[Source records Boundary: Start]

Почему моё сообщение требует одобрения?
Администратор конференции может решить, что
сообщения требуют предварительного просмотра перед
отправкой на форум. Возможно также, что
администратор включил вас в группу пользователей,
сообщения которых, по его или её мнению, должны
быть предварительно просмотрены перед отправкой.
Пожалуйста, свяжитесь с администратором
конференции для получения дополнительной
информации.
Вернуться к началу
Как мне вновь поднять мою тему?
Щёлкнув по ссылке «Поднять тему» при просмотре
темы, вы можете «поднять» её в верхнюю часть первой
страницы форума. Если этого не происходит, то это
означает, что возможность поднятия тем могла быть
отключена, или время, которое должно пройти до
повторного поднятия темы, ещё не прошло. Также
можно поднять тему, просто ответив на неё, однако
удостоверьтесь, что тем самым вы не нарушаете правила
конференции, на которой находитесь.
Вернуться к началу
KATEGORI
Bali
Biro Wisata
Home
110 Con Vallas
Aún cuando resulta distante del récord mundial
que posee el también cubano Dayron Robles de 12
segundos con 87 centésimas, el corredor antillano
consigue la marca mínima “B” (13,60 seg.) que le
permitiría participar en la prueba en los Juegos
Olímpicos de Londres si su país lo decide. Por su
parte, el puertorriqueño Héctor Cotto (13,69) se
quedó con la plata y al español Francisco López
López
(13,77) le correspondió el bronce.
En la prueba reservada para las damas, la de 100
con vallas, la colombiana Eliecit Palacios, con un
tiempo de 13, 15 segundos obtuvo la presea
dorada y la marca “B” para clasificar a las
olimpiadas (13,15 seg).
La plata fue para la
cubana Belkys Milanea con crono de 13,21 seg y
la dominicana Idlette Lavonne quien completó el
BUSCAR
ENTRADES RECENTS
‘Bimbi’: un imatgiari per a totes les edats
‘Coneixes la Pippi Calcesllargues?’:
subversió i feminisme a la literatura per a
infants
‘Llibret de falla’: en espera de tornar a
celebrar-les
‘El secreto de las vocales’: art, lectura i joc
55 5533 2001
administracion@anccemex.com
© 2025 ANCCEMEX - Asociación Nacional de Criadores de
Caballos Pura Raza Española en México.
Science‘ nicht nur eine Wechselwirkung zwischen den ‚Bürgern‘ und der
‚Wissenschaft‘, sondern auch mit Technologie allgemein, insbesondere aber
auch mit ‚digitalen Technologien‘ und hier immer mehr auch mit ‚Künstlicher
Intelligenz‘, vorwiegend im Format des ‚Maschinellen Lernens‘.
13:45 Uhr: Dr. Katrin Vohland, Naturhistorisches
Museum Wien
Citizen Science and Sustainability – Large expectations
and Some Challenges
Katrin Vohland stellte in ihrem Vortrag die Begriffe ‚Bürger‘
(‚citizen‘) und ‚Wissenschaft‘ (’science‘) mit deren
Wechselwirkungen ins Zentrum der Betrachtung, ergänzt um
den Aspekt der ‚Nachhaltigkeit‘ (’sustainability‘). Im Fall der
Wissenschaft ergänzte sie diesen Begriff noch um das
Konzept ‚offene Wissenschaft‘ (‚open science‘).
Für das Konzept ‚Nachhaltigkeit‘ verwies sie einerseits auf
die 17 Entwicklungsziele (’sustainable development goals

[Source records Boundary: End]
[Source records Boundary: Start]

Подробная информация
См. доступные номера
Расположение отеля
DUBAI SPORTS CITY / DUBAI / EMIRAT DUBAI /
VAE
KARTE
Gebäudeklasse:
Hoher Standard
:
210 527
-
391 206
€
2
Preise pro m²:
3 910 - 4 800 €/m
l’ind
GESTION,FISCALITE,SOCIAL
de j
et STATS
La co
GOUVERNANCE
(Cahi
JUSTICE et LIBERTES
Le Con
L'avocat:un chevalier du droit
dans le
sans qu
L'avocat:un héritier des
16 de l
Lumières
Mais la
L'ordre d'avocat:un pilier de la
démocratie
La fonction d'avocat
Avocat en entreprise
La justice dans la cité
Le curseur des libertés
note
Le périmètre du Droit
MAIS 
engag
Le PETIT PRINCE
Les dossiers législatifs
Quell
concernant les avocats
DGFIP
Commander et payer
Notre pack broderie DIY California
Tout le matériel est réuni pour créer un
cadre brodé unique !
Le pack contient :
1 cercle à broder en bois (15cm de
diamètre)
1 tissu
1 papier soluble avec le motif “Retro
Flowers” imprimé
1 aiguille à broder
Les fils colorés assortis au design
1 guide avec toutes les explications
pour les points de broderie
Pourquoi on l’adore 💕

[Source records Boundary: End]

Description of the task — Scan the listing above for the line that has "информации.", then copy exactly from that line through the line that has "Intelligenz‘, vorwiegend im".

Response to the exercise —
информации.
Вернуться к началу
Как мне вновь поднять мою тему?
Щёлкнув по ссылке «Поднять тему» при просмотре
темы, вы можете «поднять» её в верхнюю часть первой
страницы форума. Если этого не происходит, то это
означает, что возможность поднятия тем могла быть
отключена, или время, которое должно пройти до
повторного поднятия темы, ещё не прошло. Также
можно поднять тему, просто ответив на неё, однако
удостоверьтесь, что тем самым вы не нарушаете правила
конференции, на которой находитесь.
Вернуться к началу
KATEGORI
Bali
Biro Wisata
Home
110 Con Vallas
Aún cuando resulta distante del récord mundial
que posee el también cubano Dayron Robles de 12
segundos con 87 centésimas, el corredor antillano
consigue la marca mínima “B” (13,60 seg.) que le
permitiría participar en la prueba en los Juegos
Olímpicos de Londres si su país lo decide. Por su
parte, el puertorriqueño Héctor Cotto (13,69) se
quedó con la plata y al español Francisco López
López
(13,77) le correspondió el bronce.
En la prueba reservada para las damas, la de 100
con vallas, la colombiana Eliecit Palacios, con un
tiempo de 13, 15 segundos obtuvo la presea
dorada y la marca “B” para clasificar a las
olimpiadas (13,15 seg).
La plata fue para la
cubana Belkys Milanea con crono de 13,21 seg y
la dominicana Idlette Lavonne quien completó el
BUSCAR
ENTRADES RECENTS
‘Bimbi’: un imatgiari per a totes les edats
‘Coneixes la Pippi Calcesllargues?’:
subversió i feminisme a la literatura per a
infants
‘Llibret de falla’: en espera de tornar a
celebrar-les
‘El secreto de las vocales’: art, lectura i joc
55 5533 2001
administracion@anccemex.com
© 2025 ANCCEMEX - Asociación Nacional de Criadores de
Caballos Pura Raza Española en México.
Science‘ nicht nur eine Wechselwirkung zwischen den ‚Bürgern‘ und der
‚Wissenschaft‘, sondern auch mit Technologie allgemein, insbesondere aber
auch mit ‚digitalen Technologien‘ und hier immer mehr auch mit ‚Künstlicher
Intelligenz‘, vorwiegend im Format des ‚Maschinellen Lernens‘.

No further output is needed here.